Ribault sah voller Spannung, wie der Dicke die Perle gierig an den Mund führte. Seine kleinen spitzen Zähne bissen zu, um die Echtheit zu prüfen. Er holte sie wieder hervor, besah sie sich. Die Perle wies nicht den geringsten Kratzer auf.

Da glitt ein Strahlen über das feiste Gesicht, wie es die Sonne selbst nicht besser hätte hervorzaubern können.
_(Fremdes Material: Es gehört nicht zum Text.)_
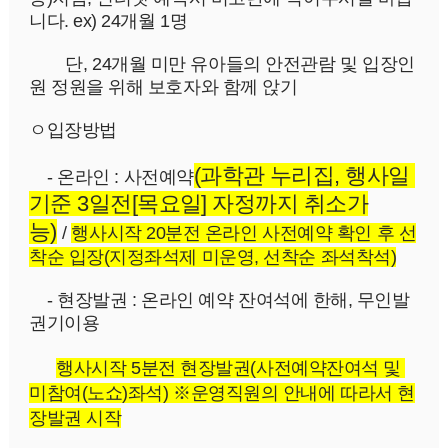
니다. ex) 24개월 1명
단, 24개월 미만 유아들의 안전관람 및 입장인
원 정원을 위해 보호자와 함께 앉기
ㅇ입장방법
(과학관 누리집, 행사일 
 - 온라인 : 사전예약
기준 3일전[목요일] 자정까지 취소가
능)
/ 
행사시작 20분전 온라인 사전예약 확인 후 선
착순 입장(지정좌석제 미운영, 선착순 좌석착석)
    - 현장발권 : 온라인 예약 잔여석에 한해, 무인발
권기이용
행사시작 5분전 현장발권(사전예약잔여석 및 
미참여(노쇼)좌석)
 ※운영직원의 안내에 따라서 현
장발권 시작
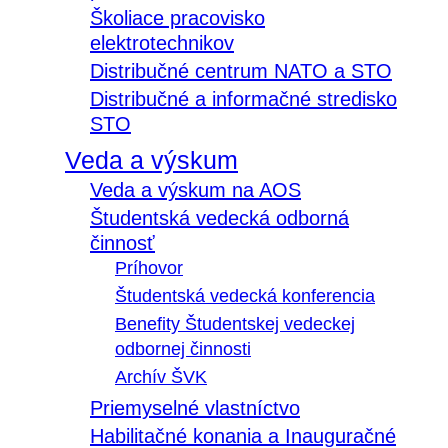
Školiace pracovisko
elektrotechnikov
Distribučné centrum NATO a STO
Distribučné a informačné stredisko
STO
Veda a výskum
Veda a výskum na AOS
Študentská vedecká odborná
činnosť
Príhovor
Študentská vedecká konferencia
Benefity Študentskej vedeckej
odbornej činnosti
Archív ŠVK
Priemyselné vlastníctvo
Habilitačné konania a Inauguračné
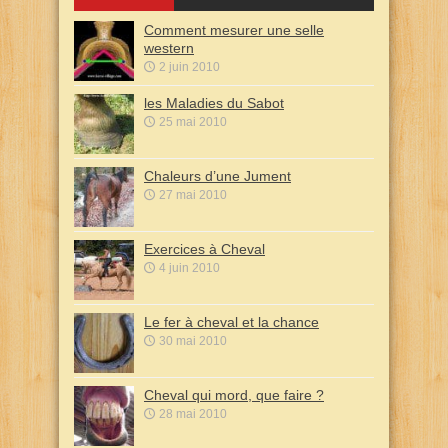
Comment mesurer une selle
western
2 juin 2010
les Maladies du Sabot
25 mai 2010
Chaleurs d’une Jument
27 mai 2010
Exercices à Cheval
4 juin 2010
Le fer à cheval et la chance
30 mai 2010
Cheval qui mord, que faire ?
28 mai 2010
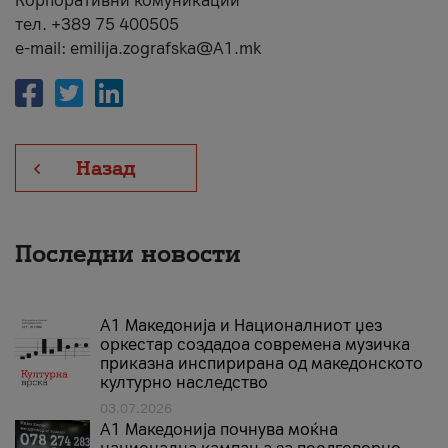
Корпоративни комуникации
тел. +389 75 400505
e-mail: emilija.zografska@A1.mk
Назад
Последни новости
А1 Македонија и Националниот џез
оркестар создадоа современа музичка
приказна инспирирана од македонското
културно наследство
03.07.2026
A1 Македонија почнува моќна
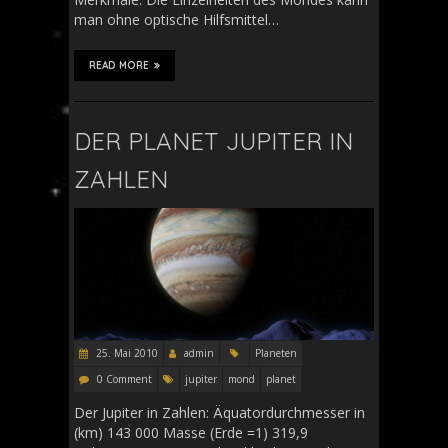
man ohne optische Hilfsmittel…
READ MORE
DER PLANET JUPITER IN
ZAHLEN
25. Mai 2010
admin
Planeten
0 Comment
jupiter
mond
planet
Der Jupiter in Zahlen: Äquatordurchmesser in
(km) 143 000 Masse (Erde =1) 319,9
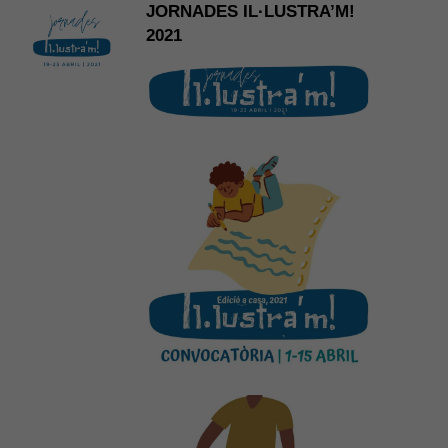
JORNADES IL·LUSTRA’M!
2021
Beglückt starrten seine Schweinsäuglein die kleine Kostbarkeit an.

„Sir, ich bin gerührt, Sie haben mich glücklich gemacht mit dieser Kostbarkeit.“

Impulsiv schritt er auf den Franzosen zu, ergriff dessen Hände und schüttelte sie ihm fast aus den Gelenken.
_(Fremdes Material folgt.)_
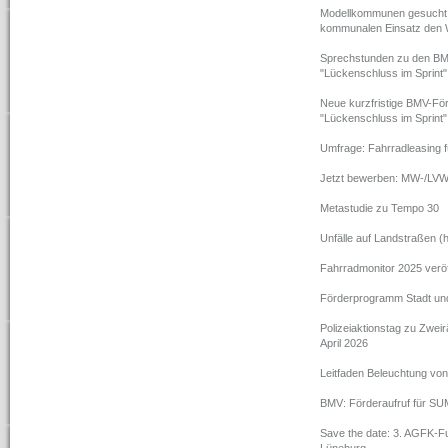
Modellkommunen gesucht (
kommunalen Einsatz den W
Sprechstunden zu den BMV
"Lückenschluss im Sprint"
Neue kurzfristige BMV-För
"Lückenschluss im Sprint"
Umfrage: Fahrradleasing 
Jetzt bewerben: MW-/LVW
Metastudie zu Tempo 30
Unfälle auf Landstraßen (
Fahrradmonitor 2025 veröff
Förderprogramm Stadt un
Polizeiaktionstag zu Zwe
April 2026
Leitfaden Beleuchtung vo
BMV: Förderaufruf für S
Save the date: 3. AGFK-F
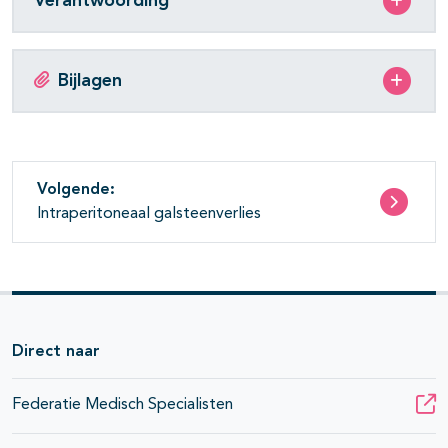
Verantwoording
Bijlagen
Volgende:
Intraperitoneaal galsteenverlies
Direct naar
Federatie Medisch Specialisten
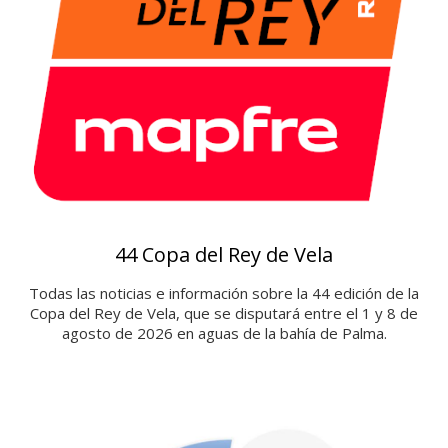
a
44 Copa del Rey de Vela
Todas las noticias e información sobre la 44 edición de la
Copa del Rey de Vela, que se disputará entre el 1 y 8 de
agosto de 2026 en aguas de la bahía de Palma.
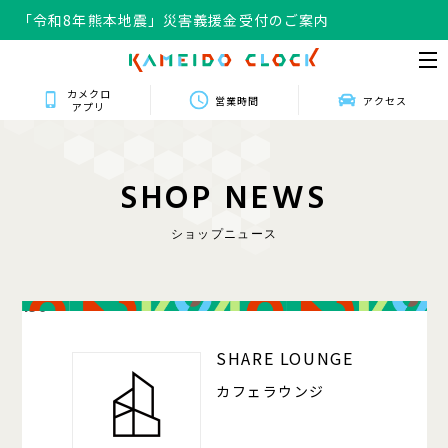
「令和8年熊本地震」災害義援金受付のご案内
カメクロ
営業時間
アクセス
アプリ
S
H
O
P
N
E
W
S
ショップニュース
150
SHARE LOUNGE
カフェラウンジ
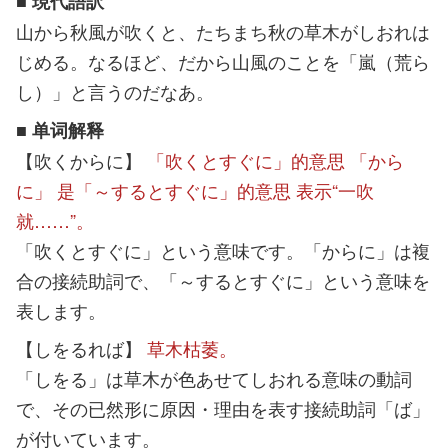
■ 現代語訳
山から秋風が吹くと、たちまち秋の草木がしおれは
じめる。なるほど、だから山風のことを「嵐（荒ら
し）」と言うのだなあ。
■ 单词解释
【吹くからに】
「吹くとすぐに」的意思 「から
に」 是「～するとすぐに」的意思 表示“一吹
就……”。
「吹くとすぐに」という意味です。「からに」は複
合の接続助詞で、「～するとすぐに」という意味を
表します。
【しをるれば】
草木枯萎。
「しをる」は草木が色あせてしおれる意味の動詞
で、その已然形に原因・理由を表す接続助詞「ば」
が付いています。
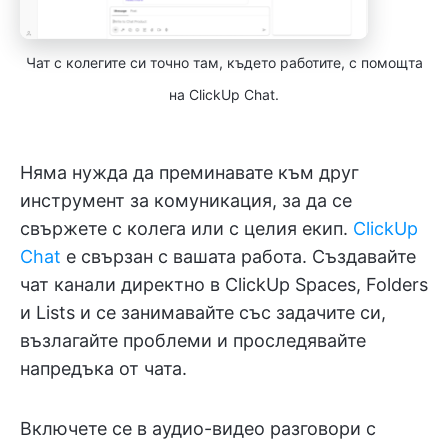
Чат с колегите си точно там, където работите, с помощта
на ClickUp Chat.
Няма нужда да преминавате към друг
инструмент за комуникация, за да се
свържете с колега или с целия екип.
ClickUp
Chat
е свързан с вашата работа. Създавайте
чат канали директно в ClickUp Spaces, Folders
и Lists и се занимавайте със задачите си,
възлагайте проблеми и проследявайте
напредъка от чата.
Включете се в аудио-видео разговори с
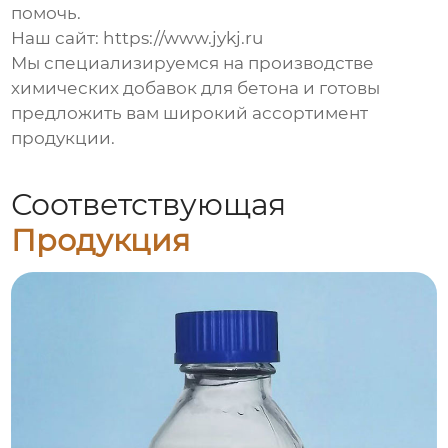
помочь.
Наш сайт:
https://www.jykj.ru
Мы специализируемся на производстве
химических добавок для бетона и готовы
предложить вам широкий ассортимент
продукции.
Соответствующая
Продукция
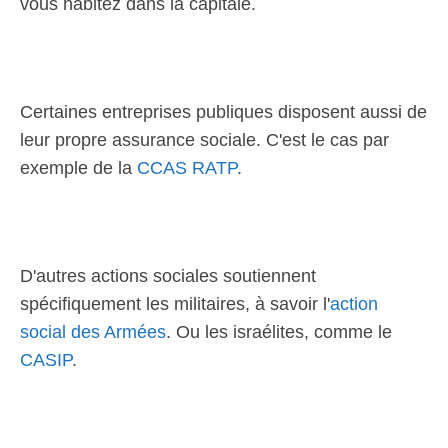
vous habitez dans la capitale.
Certaines entreprises publiques disposent aussi de
leur propre assurance sociale. C'est le cas par
exemple de la
CCAS RATP
.
D'autres actions sociales soutiennent
spécifiquement les militaires, à savoir l'
action
social des Armées
. Ou les israélites, comme le
CASIP
.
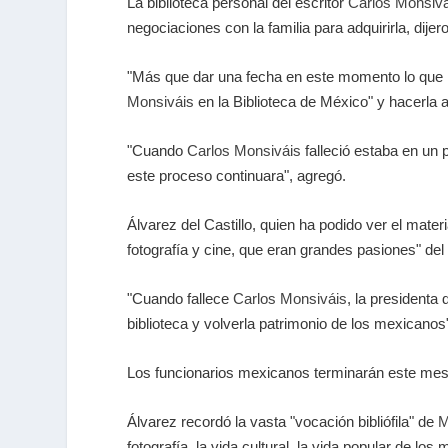
La biblioteca personal del escritor
Carlos Monsivá
negociaciones con la familia para adquirirla, dije
"Más que dar una fecha en este momento lo que ha
Monsiváis
en la Biblioteca de México" y hacerla a
"Cuando
Carlos Monsiváis
falleció estaba en un 
este proceso continuara", agregó.
Álvarez del Castillo, quien ha podido ver el mate
fotografía y cine, que eran grandes pasiones" del 
"Cuando fallece
Carlos Monsiváis
, la presidenta
biblioteca y volverla patrimonio de los mexicanos"
Los funcionarios mexicanos terminarán este mes co
Álvarez recordó la vasta "vocación bibliófila" de
M
fotografía, la vida cultural, la vida popular de los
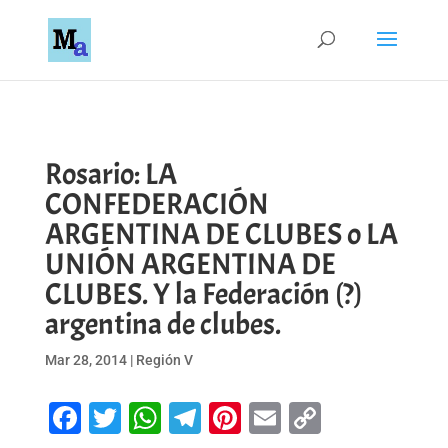
Rosario: LA
CONFEDERACIÓN
ARGENTINA DE CLUBES o LA
UNIÓN ARGENTINA DE
CLUBES. Y la Federación (?)
argentina de clubes.
Mar 28, 2014
|
Región V
Facebook
Twitter
WhatsApp
Telegram
Pinterest
Email
Copy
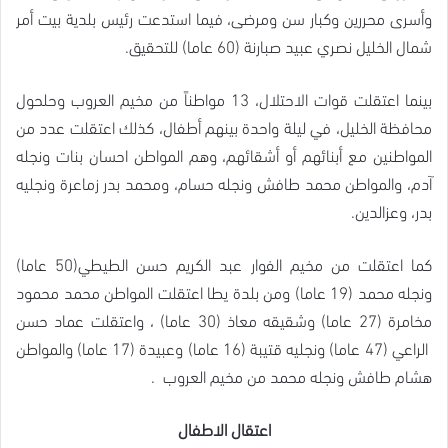
وأسرى محررين وكبار سن ومرضى، فيما استدعت رئيس بلدية بيت أمر
شمال الخليل نصري عبيد صبارنة (60 عاما) للتحقيق.
بينما اعتقلت قوات الاحتلال، 13 مواطناً من مخيم العروب وحلحول
محافظة الخليل، في ليلة واحدة بينهم أطفال، كذلك اعتقلت عدد من
المواطنين مع أبنائهم أو أشقائهم، وهم المواطن احسان بنات ونجله
آدم، والمواطن محمد طافش ونجله حسام، ومحمد بدر زماعرة ونجليه
بدر، وعزالدين.
كما اعتقلت من مخيم الفوار عبد الكريم حسن الطيطي(50 عاما)
ونجله محمد (19 عاما) ومن بلدة يطا اعتقلت المواطن محمد محمود
مخامرة (27 عاما) وشقيقه معاذ (30 عاما) ، واعتقلت عماد حسن
الراعي (47 عاما) ونجليه قتيبة (16 عاما) وعبيدة (17 عاما) والمواطن
هشام طافش ونجله محمد من مخيم العروب .
اعتقال الاطفال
Ribault nickte nur. Seinen hervorbrechenden Grimm tarnte er geschickt durch ein paar höfliche Worte. Da der Dicke vor Höflichkeit schier zerfloß, mußte die Perle einen ganz gehörigen Wert darstellen.

Er sah, wie Mitchell das Kleinod vorsichtig in die Wesentasche gleiten ließ und besorgt hinterherschielte, damit es auch ja nicht verlorenging.
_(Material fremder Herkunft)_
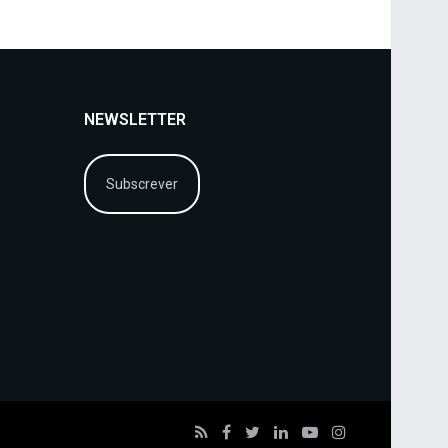
NEWSLETTER
Subscrever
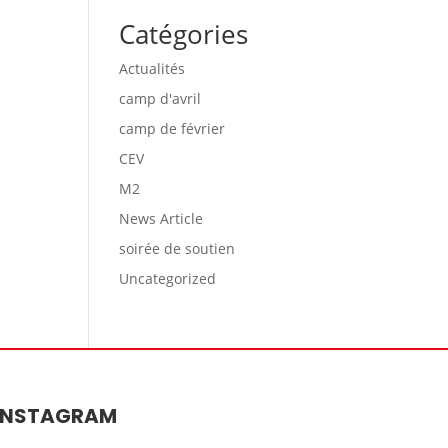
Catégories
Actualités
camp d'avril
camp de février
CEV
M2
News Article
soirée de soutien
Uncategorized
INSTAGRAM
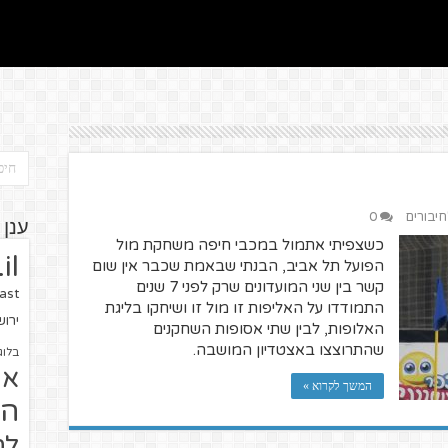
חיבורים
0
ענן 
כשצפיתי אתמול במכבי חיפה משחקת מול
il
הפועל תל אביב, הבנתי שבאמת שכבר אין שום
קשר בין שני המועדונים שרק לפני 7 שנים
ast
התמודדו על האליפות זו מול זו ושיחקו בליגת
ירו
האלופות, לבין שתי אסופות השחקנים
שהתרוצצו באצטדיון המושבה.
בלוג
או
המשך לקרוא »
הז
לח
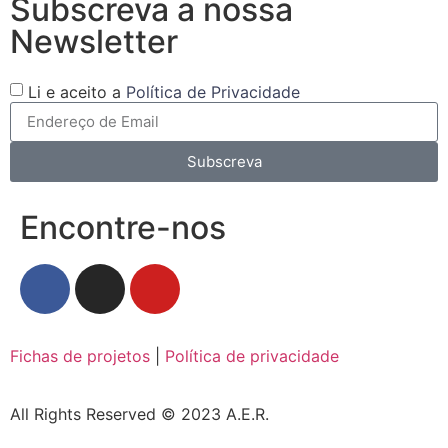
Subscreva a nossa
Newsletter
Li e aceito a
Política de Privacidade
Subscreva
Encontre-nos
Fichas de projetos
|
Política de privacidade
All Rights Reserved © 2023 A.E.R.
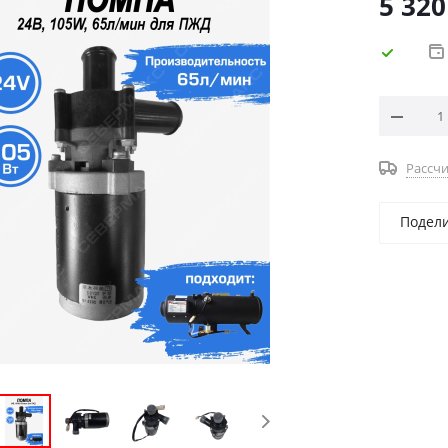
5 320
Рассчи
Подел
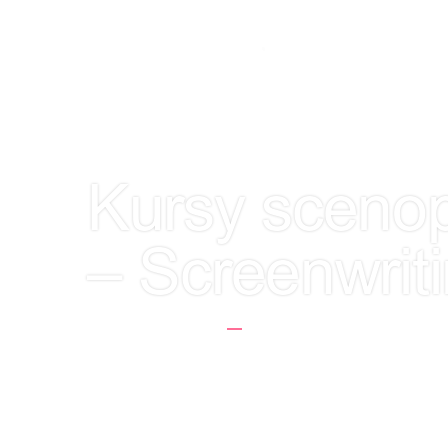
PO
Kursy scenop
– Screenwrit
Strona Główna
Kursy Scenopisarskie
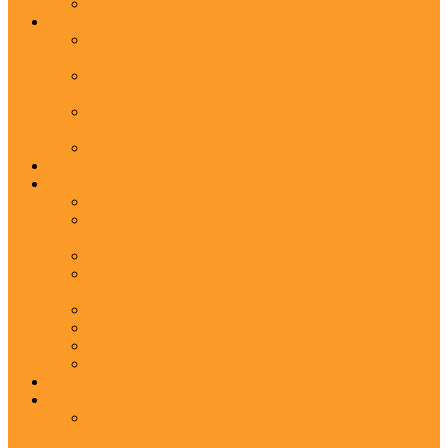
Ионизация воздуха
Ионизатор воздуха ScentAir ION Pure объем до
4000 м.куб/час
Ионизатор воздуха ScentAir ION Target объем до
8500 м.куб/час
Ионизатор воздуха ScentAir ION Defend объем до
8500 м.куб/час
Технологии ионизации
Ароматы
Клиентам
Ароматический эффект
Сенсорный маркетинг - новое решение для
бизнеса
Роль аромамаркетинга в нашей жизни
Аромамаркетинг - примеры и рекомендации
ароматов
Аромамаркетинг: 10 причин для использования
Наши гарантии
Вопрос - Ответ
Новости
Наши работы
О компании
ИСТОРИЯ ScentAir: развитие ароматехнологии в
Европе и Америке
Verdammt! dachte Ribault. Wenn diese kleine erbensgroße Perle schon so einen großen Wert darstellte, wie mochte es dann erst mit der Ladung sein, die im Bauch der „Isabella“ lag? Damit konnte man nicht nur ganz England kaufen, sondern auch noch einige andere Länder dazu.

Die Perle schien dem Dicken noch wertvoller zu sein als der Tabak. Immer wieder betastete er seine Westentasche, um sich davon zu überzeugen, daß das Ding noch da war.

Ribault hätte also unbesorgt seine unverschämt scheinenden Forderungen noch höher schrauben können, zumindest was die Naturalien betraf. Er hätte noch zwei Schweine und einen ganzen Mastochsen dazu verlangen können.

Andererseits wußten sie jetzt ungefähr, wie sie dran waren.

Immerhin war es eine gute Lehre für sie alle gewesen, besonders für jene, die Ribault wegen seiner Unverschämtheit am liebsten verprügelt hätten und sie für maßlos übertrieben gehalten hatten.

Ribault beschloß, seinen Grimm nicht zu zeigen. Immerhin hatten sie ebenfalls ein gutes Geschäft abgeschlossen.